We would like to share more details about the events that occurred with Phrase between 11:40 AM CET and 12:30 PM CET on March 7th, 2023 which led to a partial outage of the Machine Translation component and what Phrase engineers are doing to prevent these issues from happening again.
11:43 AM CET: The automatic alert arrives, notifying the engineer on duty of an increased error rate in the Machine Translation component. The engineer on duty identifies the working threads of the component as being blocked.
11:56 AM CET: Service is restarted, but it returns to the same blocked state. Responsible engineers continue looking for the root cause.
12:20 PM CET: Previous version of the service is deployed, but only brings a temporary improvement.
12:27 PM CET: The message queue in RabbitMQ used in the Machine Translation component is purged as it contains a large amount of messages.
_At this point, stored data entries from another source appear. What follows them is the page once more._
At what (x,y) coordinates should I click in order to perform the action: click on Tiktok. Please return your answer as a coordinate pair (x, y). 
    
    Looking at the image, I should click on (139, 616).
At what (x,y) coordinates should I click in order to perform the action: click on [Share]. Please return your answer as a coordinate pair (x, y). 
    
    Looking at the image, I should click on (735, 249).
This allows the Machine Translation component to publish messages successfully and proceed with the waiting requests.
Root Cause
RabbitMQ connector was unexpectedly re-creating a message queue which is no longer being read from, This degraded performance of the RabbitMQ and prevented the Machine Translation component from being able to publish new messages, thus exhausting its resources.
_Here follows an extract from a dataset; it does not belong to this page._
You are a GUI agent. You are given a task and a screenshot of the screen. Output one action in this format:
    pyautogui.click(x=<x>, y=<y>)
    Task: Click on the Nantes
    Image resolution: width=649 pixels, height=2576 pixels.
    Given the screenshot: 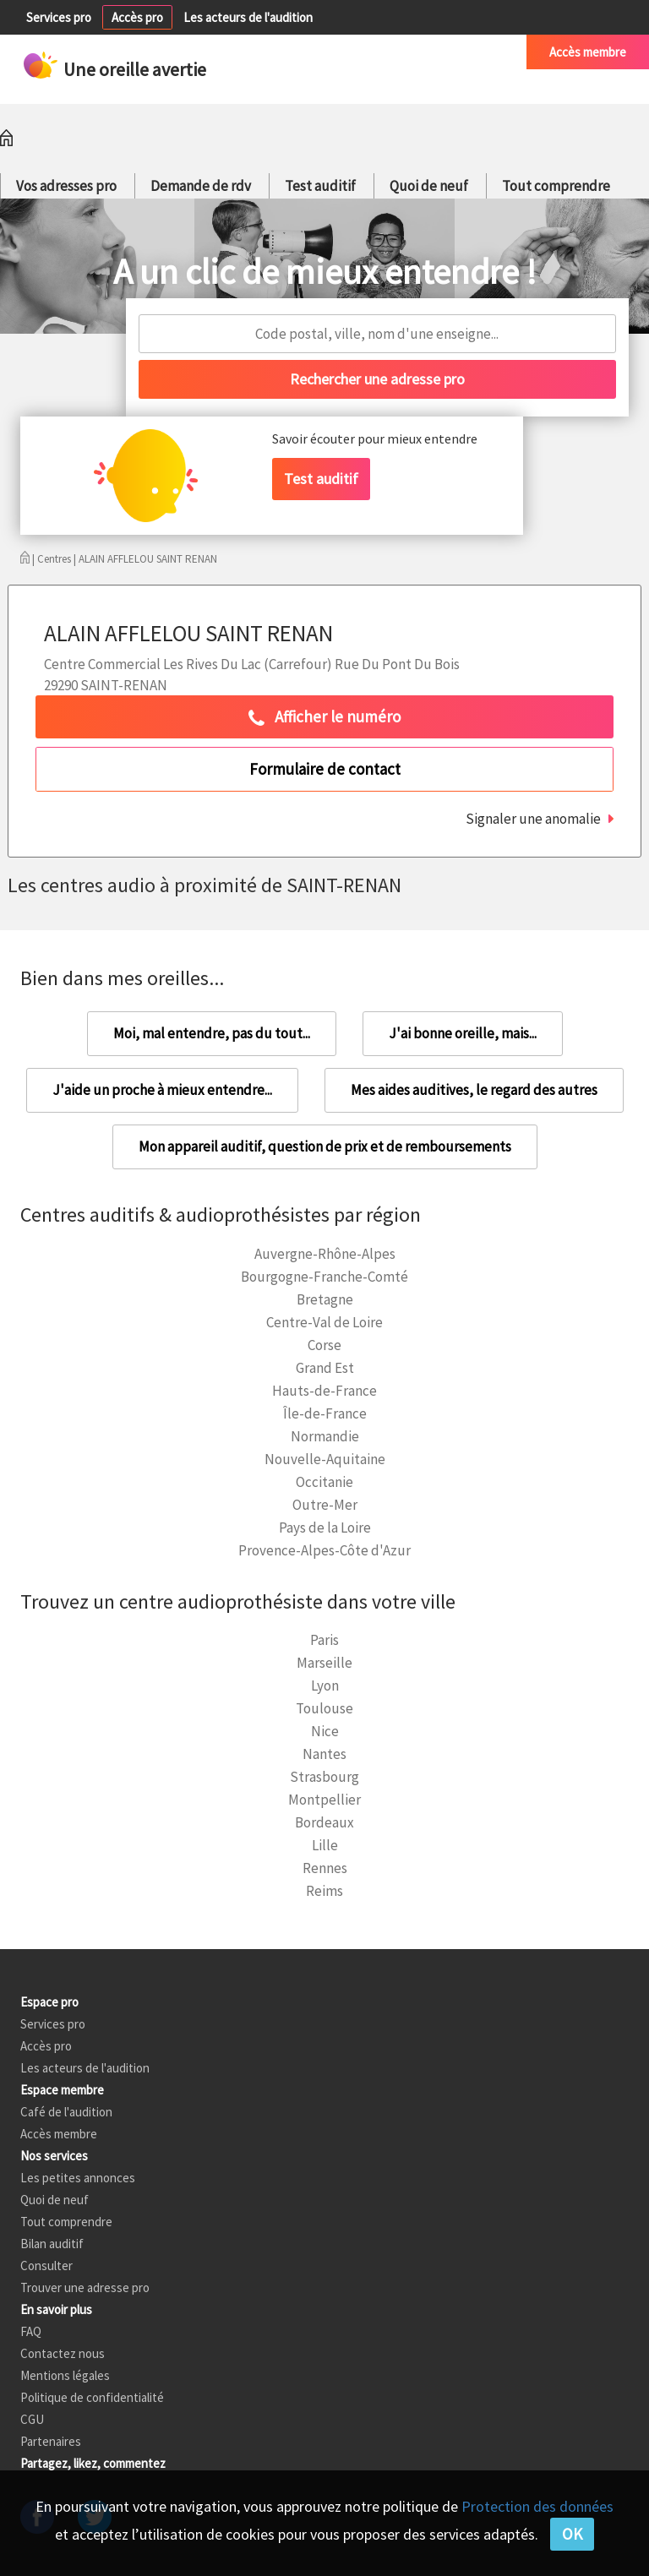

Finally, we want to apologize. We know how critical our services are to your business. Phrase as a whole will do everything to learn from this incident and use it to drive improvements across our services. As with any significant operational issue, Phrase engineers will be working tirelessly over the next coming days and weeks on improving their understanding of the incident and determine how to make changes that improve our services and processes.